REQUIRED ACTION:
Write the entries out again. Every character must match.

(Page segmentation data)
=-=-=-=-=
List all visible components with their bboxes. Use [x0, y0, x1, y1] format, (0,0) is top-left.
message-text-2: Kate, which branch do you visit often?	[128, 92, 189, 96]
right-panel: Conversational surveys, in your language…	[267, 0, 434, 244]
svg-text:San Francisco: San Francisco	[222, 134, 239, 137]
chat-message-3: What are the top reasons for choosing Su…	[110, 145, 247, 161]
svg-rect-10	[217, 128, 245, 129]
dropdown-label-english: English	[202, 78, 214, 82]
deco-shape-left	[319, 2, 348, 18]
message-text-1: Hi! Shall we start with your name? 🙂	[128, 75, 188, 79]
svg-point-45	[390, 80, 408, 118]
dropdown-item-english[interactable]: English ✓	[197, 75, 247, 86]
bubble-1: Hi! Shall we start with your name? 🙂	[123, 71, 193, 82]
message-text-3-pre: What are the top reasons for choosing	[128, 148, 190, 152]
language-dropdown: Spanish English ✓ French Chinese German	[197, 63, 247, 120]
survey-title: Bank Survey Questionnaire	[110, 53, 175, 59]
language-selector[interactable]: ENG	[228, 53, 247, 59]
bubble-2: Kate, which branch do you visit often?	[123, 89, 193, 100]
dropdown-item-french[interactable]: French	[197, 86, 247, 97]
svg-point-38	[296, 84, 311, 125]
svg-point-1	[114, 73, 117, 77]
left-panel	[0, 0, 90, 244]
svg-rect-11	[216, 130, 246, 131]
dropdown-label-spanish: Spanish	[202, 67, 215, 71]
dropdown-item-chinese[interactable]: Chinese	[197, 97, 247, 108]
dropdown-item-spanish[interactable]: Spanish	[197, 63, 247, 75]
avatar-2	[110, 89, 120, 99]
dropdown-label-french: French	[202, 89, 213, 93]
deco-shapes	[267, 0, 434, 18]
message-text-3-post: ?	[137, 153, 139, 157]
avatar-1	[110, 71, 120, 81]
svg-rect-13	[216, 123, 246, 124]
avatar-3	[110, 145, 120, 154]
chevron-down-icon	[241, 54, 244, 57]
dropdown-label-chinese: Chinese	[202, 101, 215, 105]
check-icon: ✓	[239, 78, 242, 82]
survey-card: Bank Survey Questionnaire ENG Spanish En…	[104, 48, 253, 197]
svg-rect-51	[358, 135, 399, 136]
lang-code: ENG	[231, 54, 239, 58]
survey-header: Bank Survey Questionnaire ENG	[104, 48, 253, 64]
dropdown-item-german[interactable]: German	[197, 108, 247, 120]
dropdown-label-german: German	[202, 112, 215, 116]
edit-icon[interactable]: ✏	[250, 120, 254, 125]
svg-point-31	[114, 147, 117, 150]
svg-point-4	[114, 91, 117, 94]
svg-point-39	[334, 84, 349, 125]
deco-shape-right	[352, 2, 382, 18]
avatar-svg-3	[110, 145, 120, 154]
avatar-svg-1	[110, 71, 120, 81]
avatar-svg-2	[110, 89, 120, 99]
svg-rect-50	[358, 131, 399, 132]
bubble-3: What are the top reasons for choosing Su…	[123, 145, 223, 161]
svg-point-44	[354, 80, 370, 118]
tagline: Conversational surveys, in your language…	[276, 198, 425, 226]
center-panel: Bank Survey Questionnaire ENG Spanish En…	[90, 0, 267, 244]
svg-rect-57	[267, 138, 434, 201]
=-=-=-=-=
TASK SOLUTION:
List all visible components with their bboxes. Use [x0, y0, x1, y1] format, (0,0) is top-left.
message-text-2: Kate, which branch do you visit often?	[128, 92, 189, 96]
right-panel: Conversational surveys, in your language…	[267, 0, 434, 244]
svg-text:San Francisco: San Francisco	[222, 134, 239, 137]
chat-message-3: What are the top reasons for choosing Su…	[110, 145, 247, 161]
svg-rect-10	[217, 128, 245, 129]
dropdown-label-english: English	[202, 78, 214, 82]
deco-shape-left	[319, 2, 348, 18]
message-text-1: Hi! Shall we start with your name? 🙂	[128, 75, 188, 79]
svg-point-45	[390, 80, 408, 118]
dropdown-item-english[interactable]: English ✓	[197, 75, 247, 86]
bubble-1: Hi! Shall we start with your name? 🙂	[123, 71, 193, 82]
message-text-3-pre: What are the top reasons for choosing	[128, 148, 190, 152]
language-dropdown: Spanish English ✓ French Chinese German	[197, 63, 247, 120]
survey-title: Bank Survey Questionnaire	[110, 53, 175, 59]
language-selector[interactable]: ENG	[228, 53, 247, 59]
bubble-2: Kate, which branch do you visit often?	[123, 89, 193, 100]
dropdown-item-french[interactable]: French	[197, 86, 247, 97]
svg-point-38	[296, 84, 311, 125]
svg-point-1	[114, 73, 117, 77]
left-panel	[0, 0, 90, 244]
svg-rect-11	[216, 130, 246, 131]
dropdown-label-spanish: Spanish	[202, 67, 215, 71]
dropdown-item-chinese[interactable]: Chinese	[197, 97, 247, 108]
dropdown-item-spanish[interactable]: Spanish	[197, 63, 247, 75]
avatar-2	[110, 89, 120, 99]
dropdown-label-french: French	[202, 89, 213, 93]
deco-shapes	[267, 0, 434, 18]
message-text-3-post: ?	[137, 153, 139, 157]
avatar-1	[110, 71, 120, 81]
svg-rect-13	[216, 123, 246, 124]
avatar-3	[110, 145, 120, 154]
chevron-down-icon	[241, 54, 244, 57]
dropdown-label-chinese: Chinese	[202, 101, 215, 105]
check-icon: ✓	[239, 78, 242, 82]
survey-card: Bank Survey Questionnaire ENG Spanish En…	[104, 48, 253, 197]
svg-rect-51	[358, 135, 399, 136]
lang-code: ENG	[231, 54, 239, 58]
survey-header: Bank Survey Questionnaire ENG	[104, 48, 253, 64]
dropdown-item-german[interactable]: German	[197, 108, 247, 120]
dropdown-label-german: German	[202, 112, 215, 116]
edit-icon[interactable]: ✏	[250, 120, 254, 125]
svg-point-31	[114, 147, 117, 150]
svg-point-4	[114, 91, 117, 94]
svg-point-39	[334, 84, 349, 125]
deco-shape-right	[352, 2, 382, 18]
avatar-svg-3	[110, 145, 120, 154]
avatar-svg-1	[110, 71, 120, 81]
avatar-svg-2	[110, 89, 120, 99]
svg-rect-50	[358, 131, 399, 132]
bubble-3: What are the top reasons for choosing Su…	[123, 145, 223, 161]
svg-point-44	[354, 80, 370, 118]
tagline: Conversational surveys, in your language…	[276, 198, 425, 226]
center-panel: Bank Survey Questionnaire ENG Spanish En…	[90, 0, 267, 244]
svg-rect-57	[267, 138, 434, 201]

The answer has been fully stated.